The European Union imposed sanctions on 16 March 2026 against two Chinese firms and one Iranian company for cyber-attack activities targeting EU member states. The move marks a forceful attempt to disrupt networks of state-sponsored hackers that have operated with impunity across Europe and beyond.
The Council of the European Union sanctioned Emennet Pasargad, a Tehran-based company responsible for a variety of high-profile cyberattacks on Western organisations. The Iranian firm's track record reads as a catalogue of political interference and corporate espionage. The FBI previously tied the group to interference efforts against the 2020 US election, which included running spoofed media sites spreading anti-American propaganda designed to provoke voters into heated exchanges about the candidates and undermine confidence in election security. Years later, Brussels identified additional targets: Emennet Pasargad compromised a Swedish company's SMS service after activists burned Qurans during a 2023 protest, and sent around 15,000 messages warning that they would face retaliation.

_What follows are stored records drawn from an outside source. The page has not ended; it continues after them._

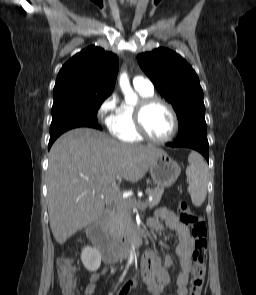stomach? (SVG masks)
<instances>
[{
  "label": "stomach",
  "instance_id": "obj_1",
  "mask_svg": "<svg viewBox=\"0 0 256 295\" xmlns=\"http://www.w3.org/2000/svg\"><path fill=\"white\" fill-rule=\"evenodd\" d=\"M149 171L155 184L160 187H170L179 177L181 168L166 152H163L155 158Z\"/></svg>",
  "mask_w": 256,
  "mask_h": 295
}]
</instances>
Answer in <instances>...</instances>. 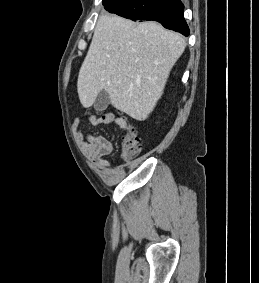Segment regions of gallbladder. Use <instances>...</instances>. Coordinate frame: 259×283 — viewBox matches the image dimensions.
Instances as JSON below:
<instances>
[{"instance_id": "1", "label": "gallbladder", "mask_w": 259, "mask_h": 283, "mask_svg": "<svg viewBox=\"0 0 259 283\" xmlns=\"http://www.w3.org/2000/svg\"><path fill=\"white\" fill-rule=\"evenodd\" d=\"M109 103V95L106 91L103 90L98 94L95 100L94 109L99 112L104 111L108 107Z\"/></svg>"}]
</instances>
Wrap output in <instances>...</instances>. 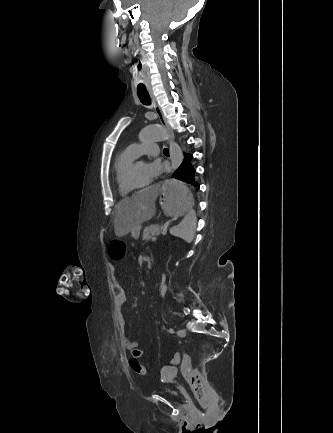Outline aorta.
<instances>
[{"instance_id": "aorta-1", "label": "aorta", "mask_w": 333, "mask_h": 433, "mask_svg": "<svg viewBox=\"0 0 333 433\" xmlns=\"http://www.w3.org/2000/svg\"><path fill=\"white\" fill-rule=\"evenodd\" d=\"M139 140L143 143H162L168 141L172 169L176 170L182 163L183 153L180 146L170 139L168 131L160 126H146L139 133Z\"/></svg>"}]
</instances>
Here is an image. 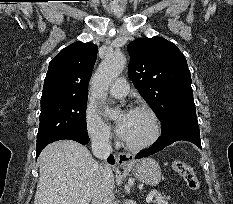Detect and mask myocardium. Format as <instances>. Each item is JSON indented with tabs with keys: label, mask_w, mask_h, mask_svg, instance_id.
Wrapping results in <instances>:
<instances>
[{
	"label": "myocardium",
	"mask_w": 233,
	"mask_h": 204,
	"mask_svg": "<svg viewBox=\"0 0 233 204\" xmlns=\"http://www.w3.org/2000/svg\"><path fill=\"white\" fill-rule=\"evenodd\" d=\"M130 112H141L146 114L152 123V133L147 140L142 143L132 144L123 139L124 146L131 151H142L154 145L161 135V124L157 114L147 106H134Z\"/></svg>",
	"instance_id": "1"
}]
</instances>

The Iranian company's reach extended to France as well. Emennet Pasargad unlawfully gained access to a French subscriber database and advertised its contents for sale on the dark web. The company also demonstrated a taste for manipulating public events. They compromised advertising billboards to spread disinformation during the 2024 Paris Olympic Games. These are not the actions of crude cybercriminals, but rather the calculated operations of a state-directed outfit.

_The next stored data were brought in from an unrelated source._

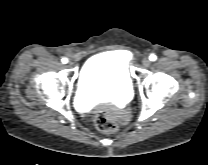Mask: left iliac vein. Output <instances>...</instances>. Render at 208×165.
<instances>
[{"label":"left iliac vein","instance_id":"1","mask_svg":"<svg viewBox=\"0 0 208 165\" xmlns=\"http://www.w3.org/2000/svg\"><path fill=\"white\" fill-rule=\"evenodd\" d=\"M142 63H143V65L146 66V67H148V66L151 64L149 58H147V57H144V58H143Z\"/></svg>","mask_w":208,"mask_h":165}]
</instances>
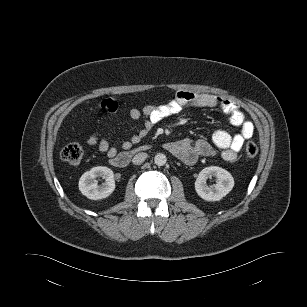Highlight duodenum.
I'll list each match as a JSON object with an SVG mask.
<instances>
[{
    "mask_svg": "<svg viewBox=\"0 0 307 307\" xmlns=\"http://www.w3.org/2000/svg\"><path fill=\"white\" fill-rule=\"evenodd\" d=\"M147 146H140L131 150H127L119 153L114 159L111 160V164L117 168H125L129 165L131 158L138 152L146 150Z\"/></svg>",
    "mask_w": 307,
    "mask_h": 307,
    "instance_id": "obj_1",
    "label": "duodenum"
}]
</instances>
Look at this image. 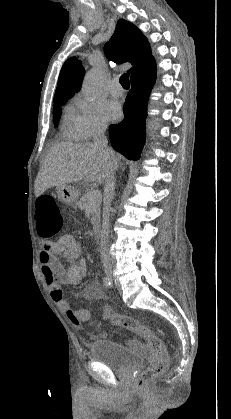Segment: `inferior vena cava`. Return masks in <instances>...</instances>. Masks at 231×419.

Beijing's entities tell a different story. Integrity Technology Group was found to have enabled hacks of over 65,000 devices across six member states. Between 2022 and 2023, more than 65,000 devices were hacked across six member states through technical and material support linked to the company. The second Chinese target, Anxun Information Technology, carried even greater ambition. Anxun Information Technology has provided hacking services aimed at the critical infrastructure and critical functions of member states and third countries.

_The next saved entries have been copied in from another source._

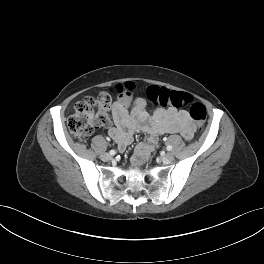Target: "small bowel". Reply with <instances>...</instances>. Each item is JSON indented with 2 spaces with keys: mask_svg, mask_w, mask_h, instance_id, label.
<instances>
[{
  "mask_svg": "<svg viewBox=\"0 0 264 264\" xmlns=\"http://www.w3.org/2000/svg\"><path fill=\"white\" fill-rule=\"evenodd\" d=\"M129 104V99L114 102L112 112L115 126L110 128L109 134L120 151H124L132 143V135L136 130L149 134L148 141L135 148L132 157L135 166H141L147 161L161 134L179 133L187 141L193 138L196 127L187 111L167 108L148 116L144 99L137 98L134 101L131 113L128 112Z\"/></svg>",
  "mask_w": 264,
  "mask_h": 264,
  "instance_id": "1",
  "label": "small bowel"
}]
</instances>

The response from Beijing was swift and defensive. China's foreign ministry spokesman said the country firmly opposes the EU's "unlawful, unilateral sanctions" against Chinese entities and urged the EU to "rectify its erroneous practices." This rhetorical flourish glosses over the substantive allegations. The question Beijing refuses to address is straightforward: if these companies are not engaged in state-directed cyber operations, why are their executives central to networks targeting critical European infrastructure?
The sanctions regime itself carries real teeth. Those listed are subject to an asset freeze, and EU citizens and companies are forbidden from making funds, financial assets or economic resources available to them. Individuals face travel bans within the Union. With today's listings the EU horizontal cyber sanctions regime now applies to 19 individuals and 7 entities.
What remains unclear is whether economic penalties alone will deter state-directed hacking operations. The US Treasury sanctioned Integrity Technology in January 2025 without apparent effect. The firm's ties to the Chinese state run deep; it is not simply a rogue actor operating against government wishes. The EU sanctions reflect intensified coordination among Western governments to combat cyber-enabled threats by targeting both Chinese and Iranian cyber actors. Whether that coordination translates into genuine operational disruption, or merely signals disapproval, will become apparent only when these networks resume operations under new cover identities.